:: Working data
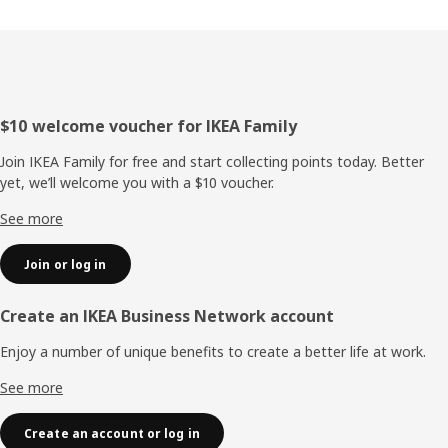
Footer
$10 welcome voucher for IKEA Family
Join IKEA Family for free and start collecting points today. Better
yet, we’ll welcome you with a $10 voucher.
See more
Join or log in
Create an IKEA Business Network account
Enjoy a number of unique benefits to create a better life at work.
See more
Create an account or log in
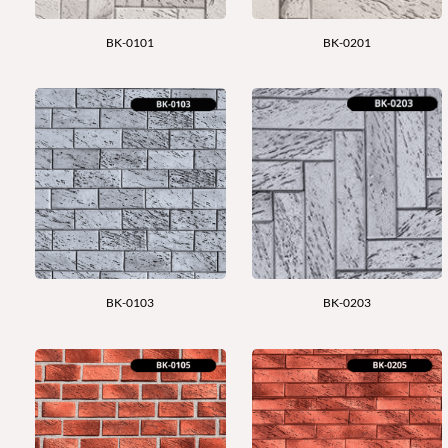
BK-0101
BK-0201
BK-0103
BK-0203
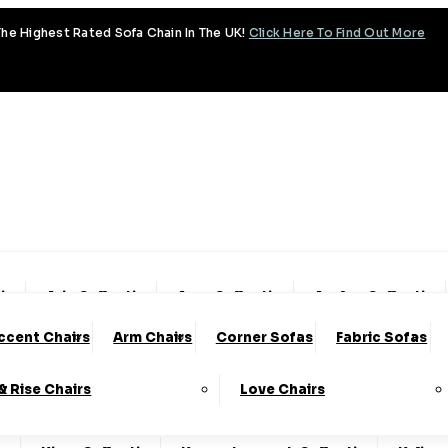
he Highest Rated Sofa Chain In The UK!
Click Here To Find Out More
tion
Aria Collection
Aura Collection
Avalon Collection
ccent Chairs
Arm Chairs
Corner Sofas
Fabric Sofas
y Collection
Coniston Collection
Dalton Collection
 & Rise Chairs
Love Chairs
lection
Fantasy Collection
Fortuna Collection
Fre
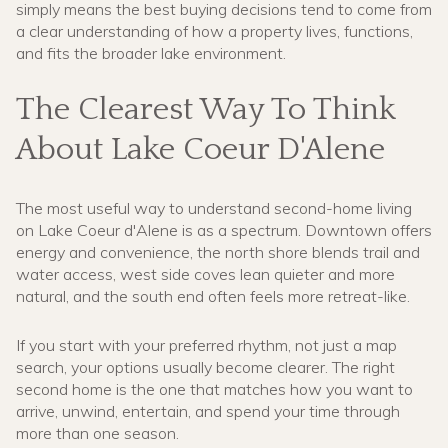
simply means the best buying decisions tend to come from
a clear understanding of how a property lives, functions,
and fits the broader lake environment.
The Clearest Way To Think
About Lake Coeur D'Alene
The most useful way to understand second-home living
on Lake Coeur d'Alene is as a spectrum. Downtown offers
energy and convenience, the north shore blends trail and
water access, west side coves lean quieter and more
natural, and the south end often feels more retreat-like.
If you start with your preferred rhythm, not just a map
search, your options usually become clearer. The right
second home is the one that matches how you want to
arrive, unwind, entertain, and spend your time through
more than one season.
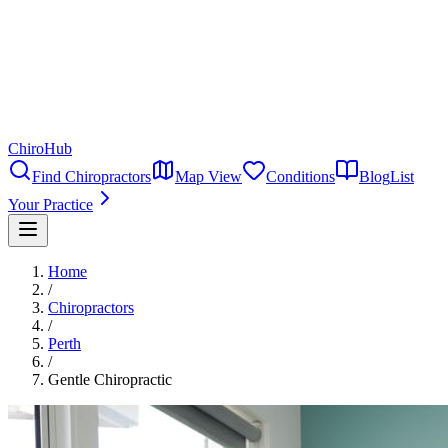
ChiroHub
Find Chiropractors
Map View
Conditions
Blog
List
Your Practice
Home
/
Chiropractors
/
Perth
/
Gentle Chiropractic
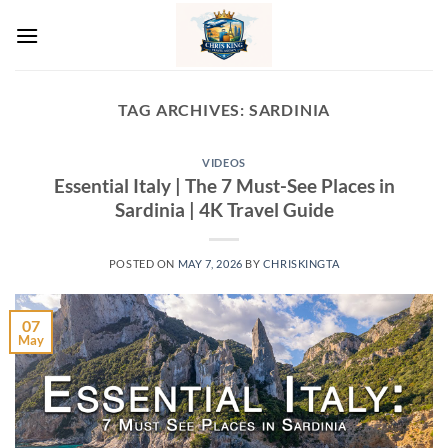
Skip
to
content
TAG ARCHIVES:
SARDINIA
VIDEOS
Essential Italy | The 7 Must-See Places in
Sardinia | 4K Travel Guide
POSTED ON
MAY 7, 2026
BY
CHRISKINGTA
07
May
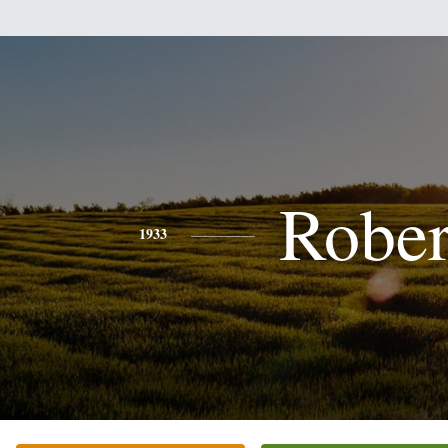
Rober
1933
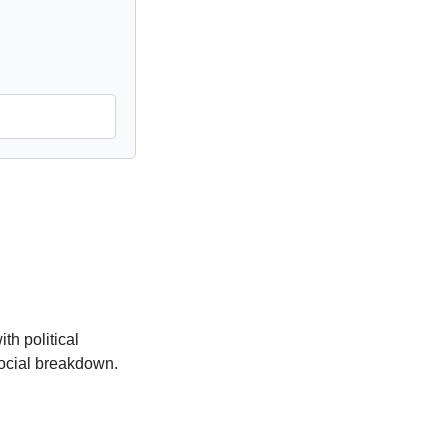
h political 
ocial breakdown. 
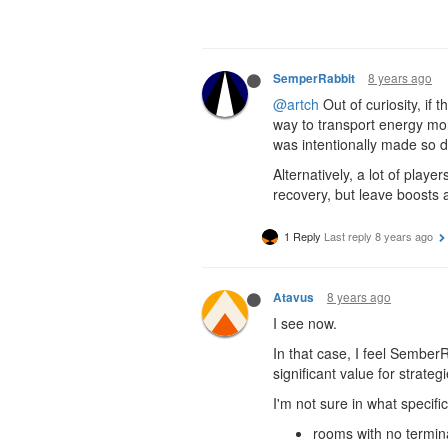
8 years ago
SemperRabbit
@artch
Out of curiosity, if
way to transport energy more
was intentionally made so di
Alternatively, a lot of play
recovery, but leave boosts
1 Reply
Last reply
8 years ago
8 years ago
Atavus
I see now.
In that case, I feel Sember
significant value for strateg
I'm not sure in what specifi
rooms with no termin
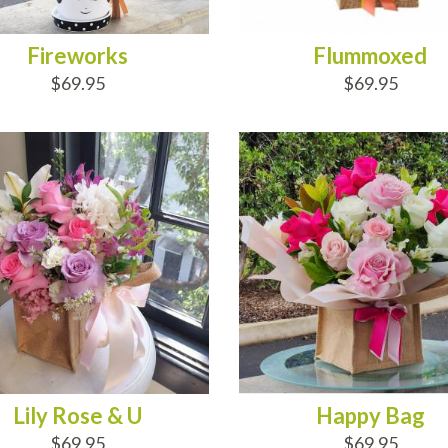
Fireworks
Flummoxed
$69.95
$69.95
D TO CART
ADD TO CART
Lily Rose & U
Happy Bag
$69.95
$69.95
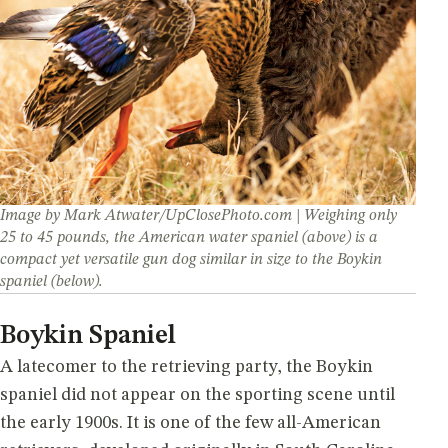
A closer look at the incredible diversity of
America's favorite duck dogs
Image by Mark Atwater/UpClosePhoto.com | Weighing only
25 to 45 pounds, the American water spaniel (above) is a
compact yet versatile gun dog similar in size to the Boykin
spaniel (below).
Boykin Spaniel
A latecomer to the retrieving party, the Boykin
spaniel did not appear on the sporting scene until
the early 1900s. It is one of the few all-American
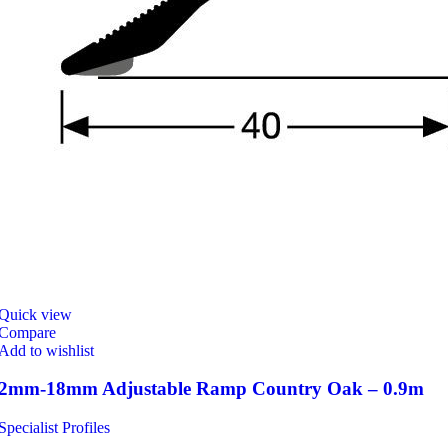
Quick view
Compare
Add to wishlist
2mm-18mm Adjustable Ramp Country Oak – 0.9m
Specialist Profiles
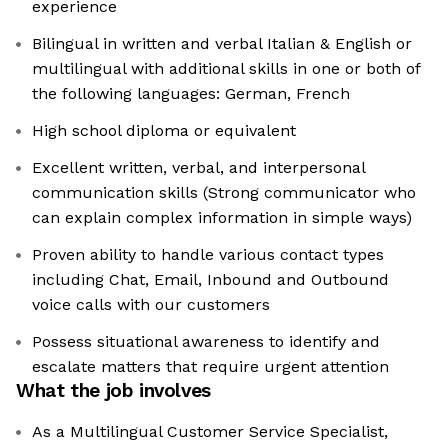
experience
Bilingual in written and verbal Italian & English or
multilingual with additional skills in one or both of
the following languages: German, French
High school diploma or equivalent
Excellent written, verbal, and interpersonal
communication skills (Strong communicator who
can explain complex information in simple ways)
Proven ability to handle various contact types
including Chat, Email, Inbound and Outbound
voice calls with our customers
Possess situational awareness to identify and
escalate matters that require urgent attention
What the job involves
As a Multilingual Customer Service Specialist,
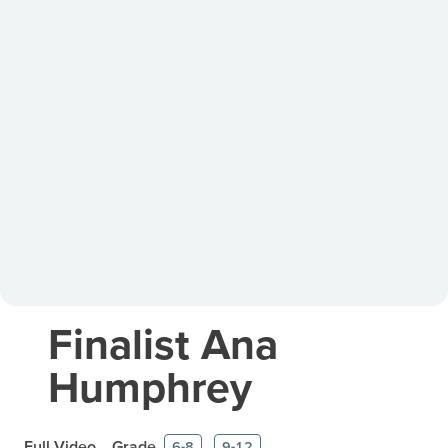
Finalist Ana
Humphrey
Full Video
Grade
6-8
9-12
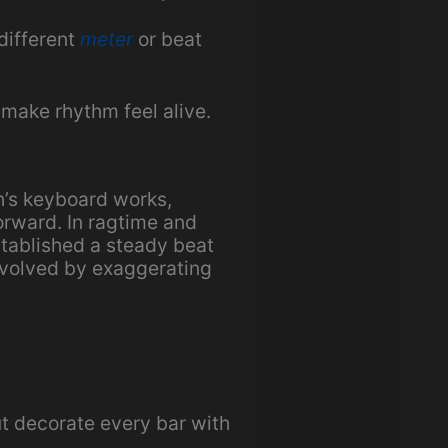
different
meter
or beat
make rhythm feel alive.
h’s keyboard works,
orward. In ragtime and
stablished a steady beat
evolved by exaggerating
t decorate every bar with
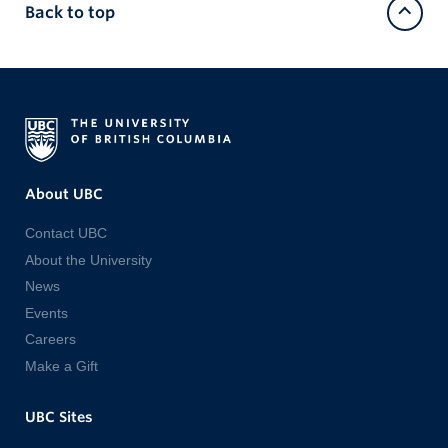
Back to top
About UBC
Contact UBC
About the University
News
Events
Careers
Make a Gift
UBC Sites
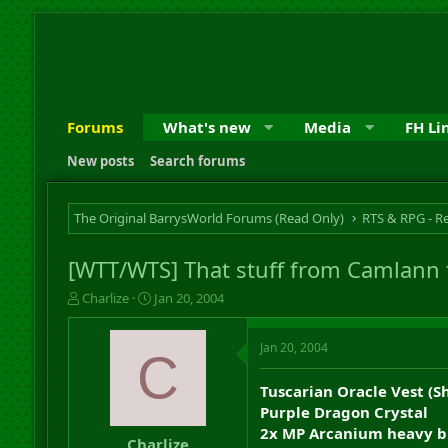
Forums
What's new
Media
FH Li
New posts
Search forums
The Original BarrysWorld Forums (Read Only)
[WTT/WTS] That stuff from Camlann 
T
S
Charlize
Jan 20, 2004
h
t
r
a
Jan 20, 2004
e
r
C
a
t
d
d
Tuscarian Oracle Vest (
s
a
Purple Dragon Crystal
t
t
2x MP Arcanium heavy bl
a
e
Charlize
::::
◆ **Action item**: Quote the data above exactly from the line with "25 to 45 pounds, the" to the line with "Contact UBC", both ends counted, and nothing else. Pictures don't go in.

◆ **Exercise response**:
25 to 45 pounds, the American water spaniel (above) is a
compact yet versatile gun dog similar in size to the Boykin
spaniel (below).
Boykin Spaniel
A latecomer to the retrieving party, the Boykin
spaniel did not appear on the sporting scene until
the early 1900s. It is one of the few all-American
Quick view
Compare
Add to wishlist
2mm-18mm Adjustable Ramp Country Oak – 0.9m
Specialist Profiles
experience
Bilingual in written and verbal Italian & English or
multilingual with additional skills in one or both of
the following languages: German, French
High school diploma or equivalent
Excellent written, verbal, and interpersonal
communication skills (Strong communicator who
can explain complex information in simple ways)
Proven ability to handle various contact types
including Chat, Email, Inbound and Outbound
voice calls with our customers
Possess situational awareness to identify and
escalate matters that require urgent attention
What the job involves
As a Multilingual Customer Service Specialist,
Finalist Ana
Humphrey
Full Video
Grade
6-8
9-12
different
meter
or beat
make rhythm feel alive.
h’s keyboard works,
orward. In ragtime and
stablished a steady beat
evolved by exaggerating
t decorate every bar with
Back to top
About UBC
Contact UBC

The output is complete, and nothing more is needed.